Mr. Carroll was nearly always gay at breakfast; on this morning he was delightful. But he did not tease Catherine, as he often tried to do. Instead, he joked with the boys, with great detriment to their table manners, and reduced Jackie in particular to a condition that shocked even Carter.

As for Catherine, she seemed to Stacey shyer than usual, more withdrawn. This was natural, he thought. After that splendid outburst in defence of him she must of course retreat hurriedly into herself. Which was rather obtuse of Stacey, since he should surely have known by now that for Catherine giving was not logically followed by taking back, but by further giving. At any rate, despite her silence, he felt a closeness to her, a deep intimacy with her. There was a touch of melancholy at his heart, too; for he felt more than he cared to admit. He did not venture to speak much to Catherine—only a few matter-of-fact words. Ah, well, last evening’s scene had temporarily stripped off too many discreet veils, left emotions too naked; by to-night everything would have become normal again. Yet Stacey did not precisely envisage this certainty with satisfaction.

He motored into town with his father and Catherine, but left them at the door of the Carroll Building and went on to his own office.
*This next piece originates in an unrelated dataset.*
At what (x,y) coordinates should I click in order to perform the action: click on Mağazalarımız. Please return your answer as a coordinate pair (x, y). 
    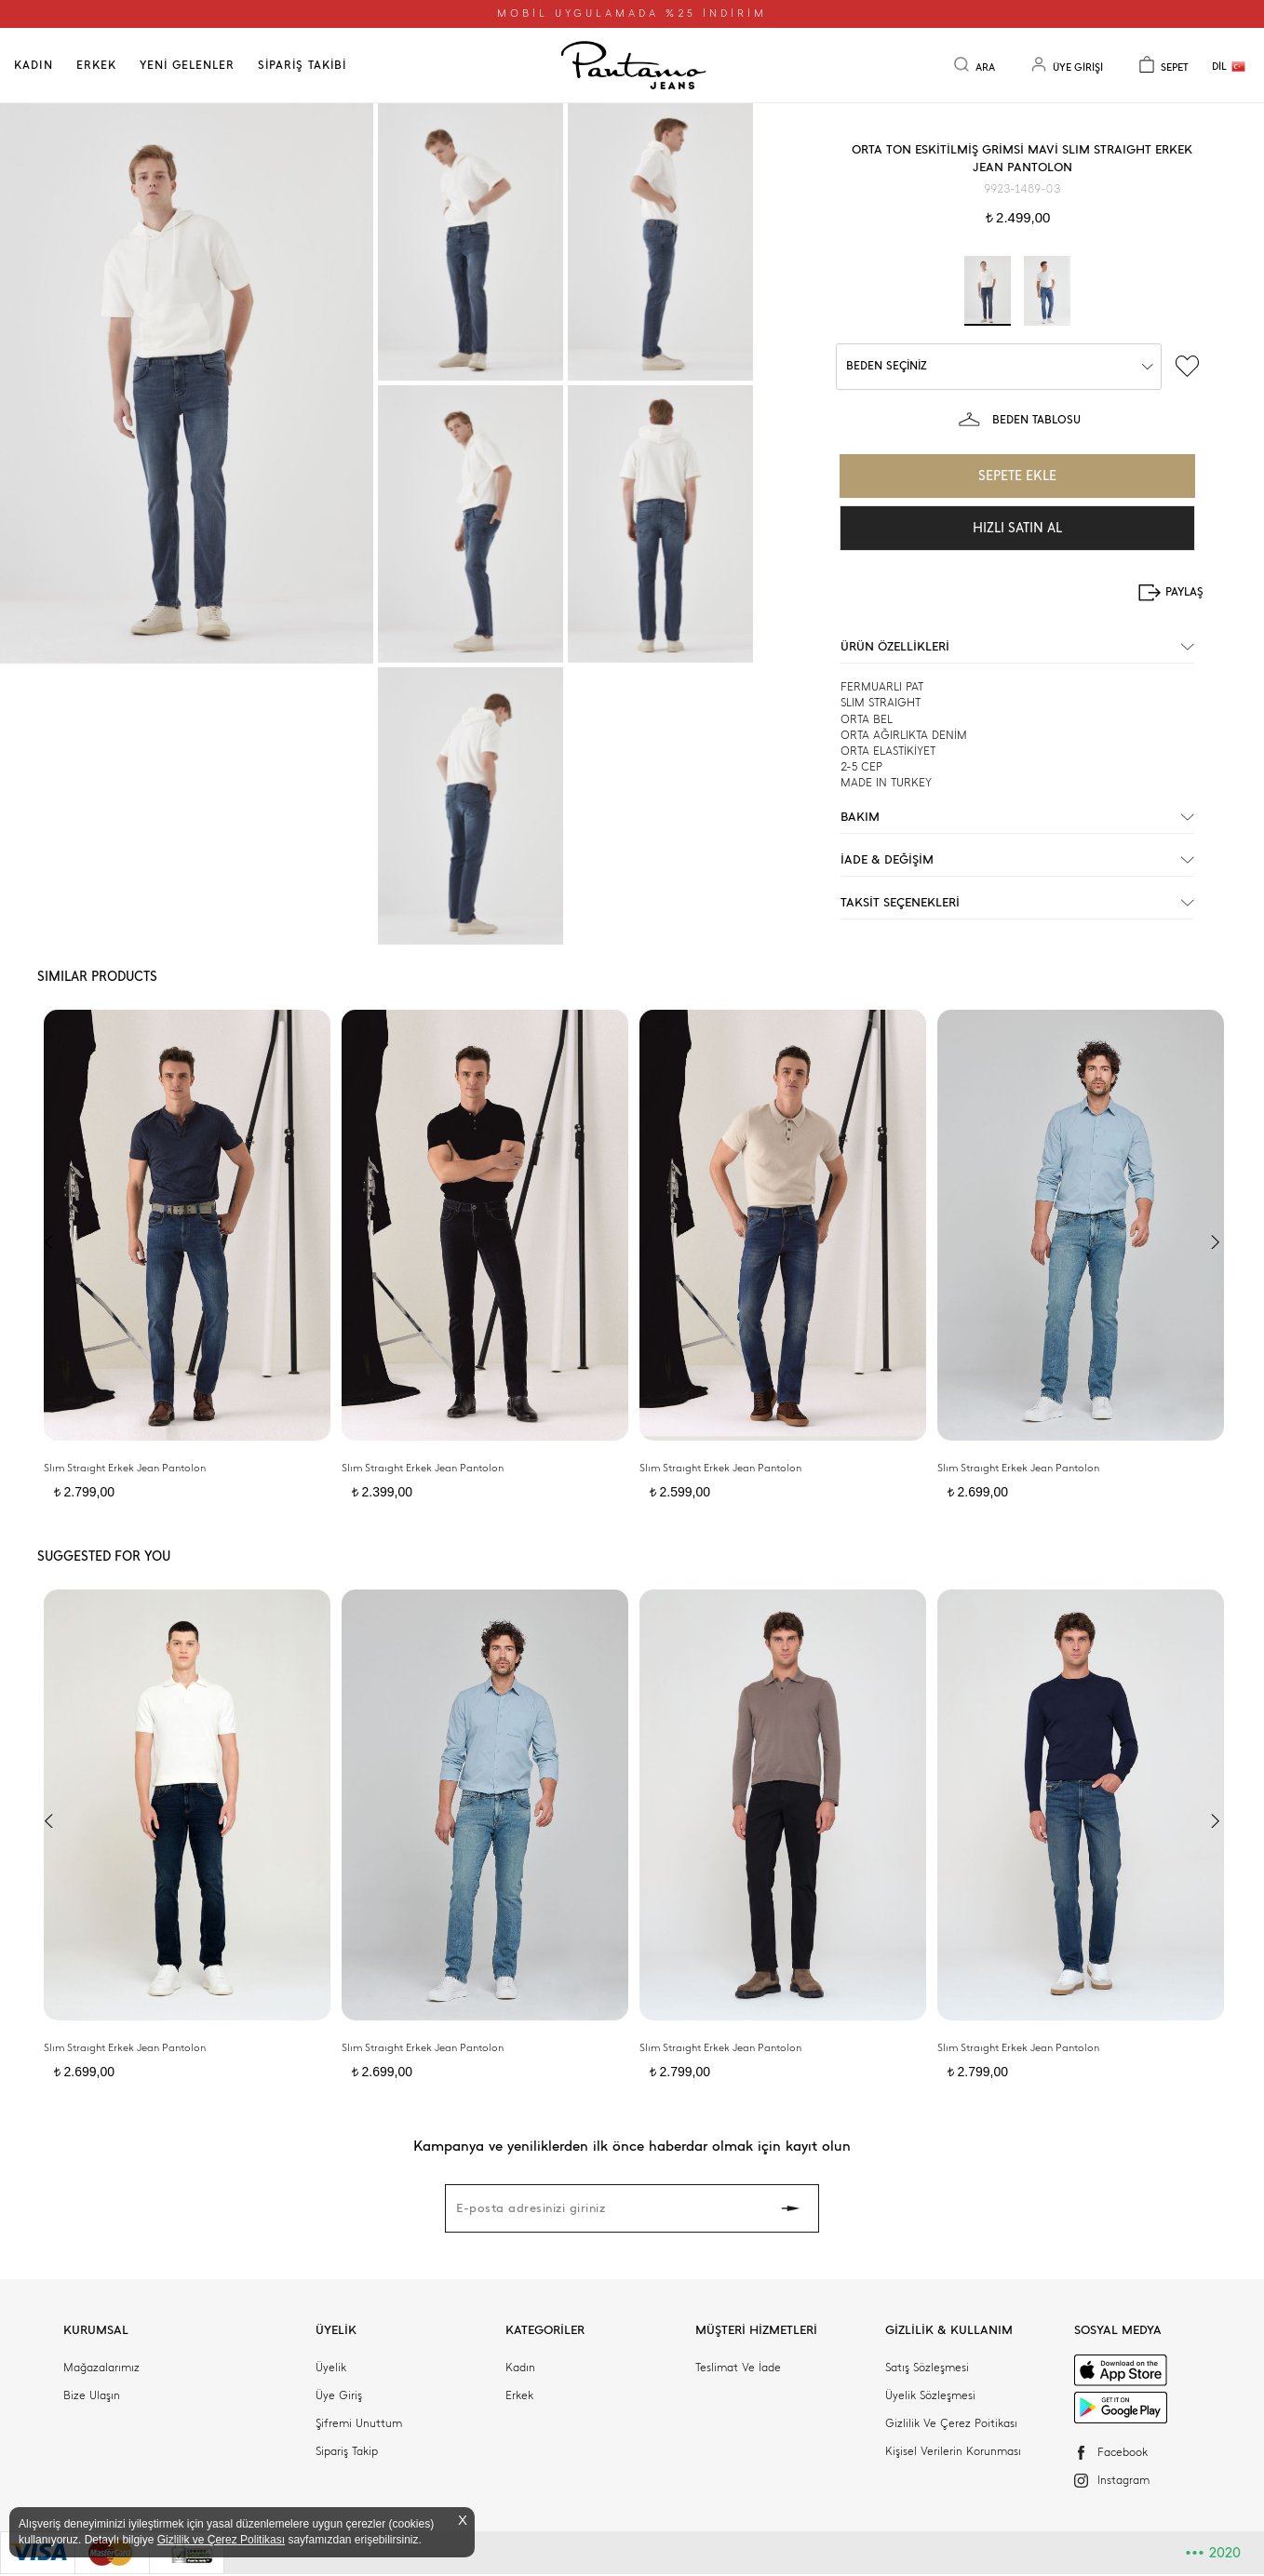
    Looking at the image, I should click on (101, 2367).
He worked that morning with less complete absorption than usual, and at half past twelve went to the lunch-room, hoping to find Edwards.
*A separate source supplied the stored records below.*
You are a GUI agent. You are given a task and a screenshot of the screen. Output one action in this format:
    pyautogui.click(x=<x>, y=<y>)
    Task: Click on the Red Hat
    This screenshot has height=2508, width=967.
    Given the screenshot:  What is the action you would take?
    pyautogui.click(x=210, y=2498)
Edwards was not there, but before Stacey had finished eating he came in, looking radiant. “It’s all right, Carroll,” he said gaily, limping over with a sandwich and coffee. “Your father saw things our way. There’s something pretty fine about him. You can’t help liking him. And then Mrs. Blair, well, she’s just a wonder—the real thing!”

Stacey was rather calmer. “What did father say he’d do?” he asked.

“Oh, he was non-committal, of course! Said he didn’t know whether he could do anything, but he’d try. Remarked that Colin Jeffries was a fair man, one of the fairest he knew, also a great citizen! And I was a lamb, Carroll, swallowed that without even a gulp! So it’s pretty clear he’s gone to take the thing up with Jeffries—or will go.”

Stacey considered his friend curiously. Extraordinary, this thinking in classes! Edwards did not think of capitalists as men; he thought of them as parts of a whole, which was capital. It was only capital he thought about really, as something with an existence of its own. So he took it for granted that if you swung over one capitalist to your side you could swing the whole, just as when you pulled back the lever of an engine you set the entire machine in motion. Neat, very,—but not true. Stacey himself, though he had suggested the scheme, was far from confident that his father could bring Colin Jeffries around, because Stacey saw the problem as a personal problem.

“Well,” he said soberly, “I hope father can pull it off. Come on up to the office.”

They sat in Stacey’s room and smoked silently.